By the time you read this, the World Cup may well be long over – the Germans having beaten someone on penalties. Most of us will have forgotten about tennis for another year and the Football League season could have been running for several weeks. However, even if all those things have happened, Luis Suarez will still be suspended from all football anywhere in the world.
At the time of writing, Suarez has just returned home to Uruguay, having been kicked out of the World Cup for biting an opponent. A lot has been said about what Luis Suarez has done and there have been mixed emotions expressed. I suspect that this could be said ‘not to be the right attitude’, but part of me wishes that he had had his rush of blood when Uruguay played Cost Rica as he might then have been unable to play against England and so wouldn’t have been able to score twice. We would then have qualified from the group and gone on to win the World Cup. Well one can dream.
This is not the first time that Luis Suarez has bitten an opponent – behaviour one associates with nursery age children, rather than with a grown man. Perhaps his ‘previous’ gave rise to the 4 month ban, which some have considered harsh.
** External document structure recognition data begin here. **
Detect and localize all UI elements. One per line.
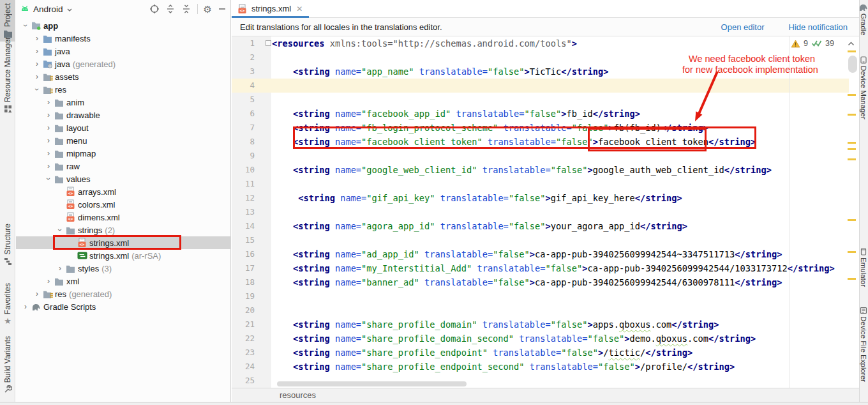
code-line-8[interactable]: <string name="facebook_client_token" tra… (271, 135, 846, 149)
toolwindow-button-structure[interactable]: Structure (0, 224, 15, 266)
tree-item-xml[interactable]: ›xml (16, 275, 230, 287)
toolwindow-button-resource-manager[interactable]: Resource Manager (0, 37, 15, 113)
warning-stripe-mark[interactable] (848, 278, 856, 280)
code-line-20[interactable] (271, 303, 846, 317)
chevron-expanded-icon[interactable]: › (54, 224, 66, 236)
code-line-19[interactable] (271, 289, 846, 303)
code-line-22[interactable]: <string name="share_profile_domain_secon… (271, 332, 846, 346)
tree-item-gradle-scripts[interactable]: ›Gradle Scripts (16, 300, 230, 313)
tab-strings-xml[interactable]: <> strings.xml ✕ (232, 0, 309, 17)
tree-item-colors-xml[interactable]: <>colors.xml (16, 198, 230, 211)
code-line-10[interactable]: <string name="google_web_client_id" tran… (271, 163, 846, 177)
chevron-collapsed-icon[interactable]: › (31, 32, 43, 45)
chevron-collapsed-icon[interactable]: › (43, 147, 54, 160)
chevron-collapsed-icon[interactable]: › (31, 70, 43, 83)
chevron-collapsed-icon[interactable]: › (31, 287, 43, 300)
tree-item-styles-3[interactable]: ›styles(3) (16, 262, 230, 275)
tree-item-res[interactable]: ›res (16, 83, 230, 96)
minimize-icon[interactable] (218, 4, 227, 13)
code-line-21[interactable]: <string name="share_profile_domain" tran… (271, 317, 846, 332)
project-view-selector[interactable]: Android (20, 4, 73, 14)
tree-item-arrays-xml[interactable]: <>arrays.xml (16, 185, 230, 198)
code-line-17[interactable]: <string name="my_Interstitial_Add" trans… (271, 261, 846, 275)
chevron-up-icon[interactable] (848, 42, 855, 46)
chevron-collapsed-icon[interactable]: › (31, 45, 43, 57)
tree-item-java-generated[interactable]: ›java(generated) (16, 57, 230, 70)
warning-stripe-mark[interactable] (848, 114, 856, 116)
warning-stripe-mark[interactable] (848, 158, 856, 160)
code-line-15[interactable] (271, 233, 846, 247)
chevron-expanded-icon[interactable]: › (43, 172, 54, 185)
code-line-23[interactable]: <string name="share_profile_endpoint" tr… (271, 346, 846, 360)
tree-item-menu[interactable]: ›menu (16, 134, 230, 147)
horizontal-scrollbar-thumb[interactable] (277, 381, 467, 386)
warning-stripe-mark[interactable] (848, 219, 856, 221)
collapse-all-icon[interactable] (181, 4, 191, 14)
breadcrumb[interactable]: resources (232, 388, 859, 402)
warning-stripe-mark[interactable] (848, 142, 856, 144)
toolwindow-button-project[interactable]: Project (0, 0, 15, 42)
tree-item-values[interactable]: ›values (16, 172, 230, 185)
inspections-widget[interactable]: 9 39 (791, 38, 859, 49)
toolwindow-button-device-file-explorer[interactable]: Device File Explorer (859, 307, 868, 382)
open-editor-link[interactable]: Open editor (721, 22, 765, 32)
chevron-collapsed-icon[interactable]: › (31, 57, 43, 70)
code-line-4[interactable] (271, 79, 846, 93)
tree-item-layout[interactable]: ›layout (16, 121, 230, 134)
fold-marker-icon[interactable] (266, 40, 271, 46)
code-line-1[interactable]: <resources xmlns:tools="http://schemas.a… (271, 36, 846, 50)
tree-item-strings-xml[interactable]: <>strings.xml (16, 236, 230, 249)
tree-item-drawable[interactable]: ›drawable (16, 109, 230, 121)
gear-icon[interactable]: ⚙ (204, 4, 212, 14)
tree-item-dimens-xml[interactable]: <>dimens.xml (16, 211, 230, 224)
expand-all-icon[interactable] (165, 4, 176, 14)
code-line-6[interactable]: <string name="facebook_app_id" translata… (271, 107, 846, 121)
code-line-12[interactable]: <string name="gif_api_key" translatable=… (271, 191, 846, 205)
warning-stripe-mark[interactable] (848, 50, 856, 52)
code-line-11[interactable] (271, 177, 846, 191)
chevron-expanded-icon[interactable]: › (20, 19, 31, 32)
toolwindow-button-emulator[interactable]: Emulator (859, 248, 868, 287)
chevron-collapsed-icon[interactable]: › (43, 96, 54, 109)
chevron-collapsed-icon[interactable]: › (43, 134, 54, 147)
code-line-13[interactable] (271, 205, 846, 219)
warning-stripe-mark[interactable] (848, 251, 856, 253)
close-icon[interactable]: ✕ (295, 4, 303, 13)
breadcrumb-resources[interactable]: resources (280, 390, 316, 400)
error-stripe[interactable] (846, 36, 859, 388)
chevron-expanded-icon[interactable]: › (31, 83, 43, 96)
tree-item-strings-xml-arrSA[interactable]: strings.xml(ar-rSA) (16, 249, 230, 262)
chevron-collapsed-icon[interactable]: › (43, 121, 54, 134)
vertical-scrollbar-thumb[interactable] (848, 56, 857, 73)
code-line-18[interactable]: <string name="banner_ad" translatable="f… (271, 275, 846, 289)
tree-item-java[interactable]: ›java (16, 45, 230, 57)
code-line-14[interactable]: <string name="agora_app_id" translatable… (271, 219, 846, 233)
code-line-16[interactable]: <string name="ad_app_id" translatable="f… (271, 247, 846, 261)
tree-item-mipmap[interactable]: ›mipmap (16, 147, 230, 160)
toolwindow-button-device-manager[interactable]: Device Manager (859, 56, 868, 119)
chevron-collapsed-icon[interactable]: › (43, 275, 54, 287)
code-line-9[interactable] (271, 149, 846, 163)
tree-item-manifests[interactable]: ›manifests (16, 32, 230, 45)
tree-item-strings-2[interactable]: ›strings(2) (16, 224, 230, 236)
warning-stripe-mark[interactable] (848, 94, 856, 96)
code-line-24[interactable]: <string name="share_profile_endpoint_sec… (271, 360, 846, 374)
warning-stripe-mark[interactable] (848, 148, 856, 150)
tree-item-res-generated[interactable]: ›res(generated) (16, 287, 230, 300)
code-editor[interactable]: 1234567891011121314151617181920212223242… (232, 36, 859, 388)
code-line-7[interactable]: <string name="fb_login_protocol_scheme" … (271, 121, 846, 135)
target-icon[interactable] (149, 4, 160, 14)
hide-notification-link[interactable]: Hide notification (789, 22, 848, 32)
tree-item-raw[interactable]: ›raw (16, 160, 230, 172)
code-text[interactable]: <resources xmlns:tools="http://schemas.a… (271, 36, 846, 388)
chevron-collapsed-icon[interactable]: › (43, 160, 54, 172)
tree-item-assets[interactable]: ›assets (16, 70, 230, 83)
toolwindow-button-favorites[interactable]: Favorites★ (0, 283, 15, 325)
tree-item-app[interactable]: ›app (16, 19, 230, 32)
chevron-collapsed-icon[interactable]: › (20, 300, 31, 313)
toolwindow-button-gradle[interactable]: Gradle (859, 3, 868, 36)
code-line-5[interactable] (271, 93, 846, 107)
toolwindow-button-build-variants[interactable]: Build Variants (0, 336, 15, 394)
chevron-collapsed-icon[interactable]: › (43, 109, 54, 121)
tree-item-anim[interactable]: ›anim (16, 96, 230, 109)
His grandmother has suggested that he has been ‘treated like a dog’, but perhaps dogs that bite are treated more leniently in Uruguay than they are in the UK.
Wrong-doing on a football pitch is not always treated as one might expect. Shirt-pulling – which hinders an opponents movement – is often ignored, while spitting at an opposition player is considered despicable and treated severely. Contrast this with much smaller bans handed out for foul tackles which have broken opponent’ legs, or with the sentence of 15 months given to Diego Maradona for failing a drugs test.
Christian people often have similarly warped ideas of justice when it comes to which sins are worse than others. While it may not work in a court of law, or on a football field, should Christian people not make it their policy not to judge between sins on the basis that ‘a miss is as good as a mile’ and ‘all have sinned and fall short of the glory of God’ (Romans 3:23).